Hackers can steal your crypto assets under your nose, and you will never know when that happens. This is why it is important that even though you are using decentralized technology, you do your due diligence before participating in DeFi.

Here are, we have listed down a few things you can do to ensure you are safe while using DeFi.
You can start by looking into the token’s website. There you will be able to get all the information related to tokens. First, check the application you are exploring for security. In addition, you should check whether the code is shared publicly and follow online forums to see whether people have raised any security concerns.

Your private keys are important, and you must also ensure that they remain disclosed among your family members. While there are many wallets that help you store your Crypto assets and private keys, there are non-custodial and self-custody wallets where you are in sole control of your keys.

Join the community group chats on Telegram or Discord. Here you will get all the information you need about the network and technology. While you are in the online community, you must never trust just anyone giving advice and offering a helping hand. You must analyze their approach and see them as a potential threat.

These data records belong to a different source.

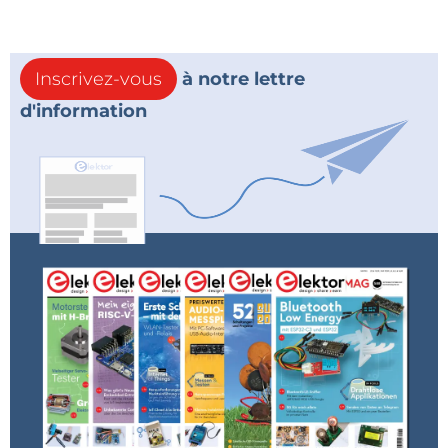
Traduction: Maxime Valens
Inscrivez-vous
à notre lettre
d'information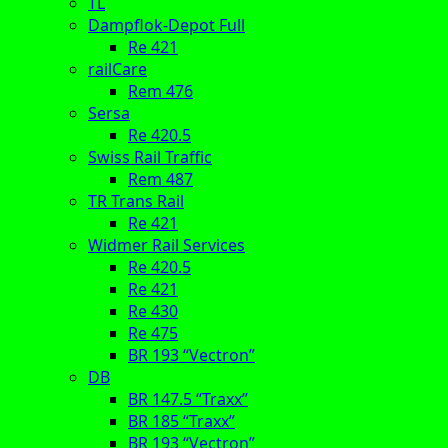
TL
Dampflok-Depot Full
Re 421
railCare
Rem 476
Sersa
Re 420.5
Swiss Rail Traffic
Rem 487
TR Trans Rail
Re 421
Widmer Rail Services
Re 420.5
Re 421
Re 430
Re 475
BR 193 “Vectron”
DB
BR 147.5 “Traxx”
BR 185 “Traxx”
BR 193 “Vectron”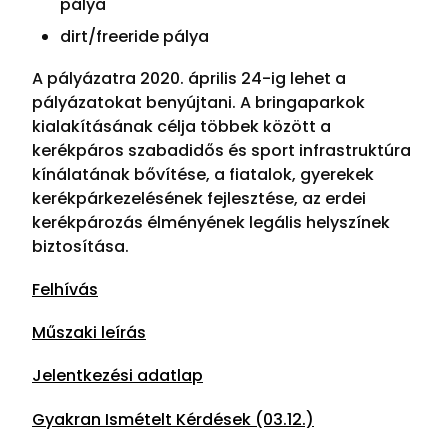
pálya
dirt/freeride pálya
A pályázatra 2020. április 24-ig lehet a
pályázatokat benyújtani. A bringaparkok
kialakításának célja többek között a
kerékpáros szabadidős és sport infrastruktúra
kínálatának bővítése, a fiatalok, gyerekek
kerékpárkezelésének fejlesztése, az erdei
kerékpározás élményének legális helyszínek
biztosítása.
Felhívás
Műszaki leírás
Jelentkezési adatlap
Gyakran Ismételt Kérdések (03.12.)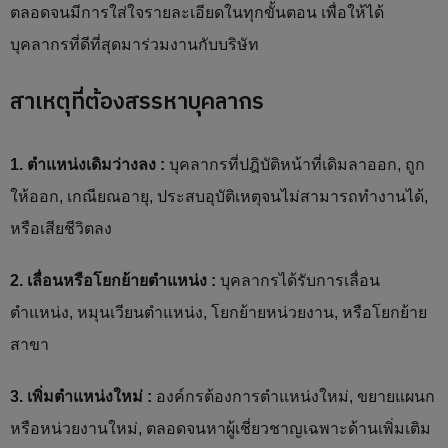
ตลอดจนมีการใส่ใจรายละเอียดในทุกขั้นตอน เพื่อให้ได้
บุคลากรที่ดีที่สุดมาร่วมงานกับบริษัท
สาเหตุที่ต้องสรรหาบุคลากร
1. ตำแหน่งเดิมว่างลง :
บุคลากรที่ปฎิบัติหน้าที่เดิมลาออก, ถูก
ให้ออก, เกณียณอายุ, ประสบอุบัติเหตุจนไม่สามารถทำงานได้,
หรือเสียชีวิตลง
2. เลื่อนหรือโยกย้ายตำแหน่ง :
บุคลากรได้รับการเลื่อน
ตำแหน่ง, หมุนเวียนตำแหน่ง, โยกย้ายหน่วยงาน, หรือโยกย้าย
สาขา
3. เพิ่มตำแหน่งใหม่ :
องค์กรต้องการตำแหน่งใหม่, ขยายแผนก
หรือหน่วยงานใหม่, ตลอดจนหาผู้เชี่ยวชาญเฉพาะด้านเพิ่มเติม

After all, there is no limit to fake online accounts showcasing them as influencers, celebrities, and team admins.

How Do You Stay Safe?

When it comes to working in the DeFi market, you have to learn how you can identify the common red flags in the market. We have mentioned a few of them in the previous section. But, if you want to know about something else, you can go through the following tips too –

  • Do proper research before making a single investment in the DeFi market.
  • Follow a project from the beginning to the end to check if it’s a scam or faulty or not.
  • Keep an eye on the oracle of the DeFi system to ensure that it’s safe to use.
  • Assess the smart contracts and ensure that they’re not changeable in any manner.

The Bottom Line

So, there you go – a list of the risks related to the DeFi market and how you can take care of them. Hopefully, this blog has answered all of your questions and helped you enough to make your mark in the market. However, if you still have any confusion or query, feel free to ask us all about it. We’ll try our best to get back to you as soon as possible.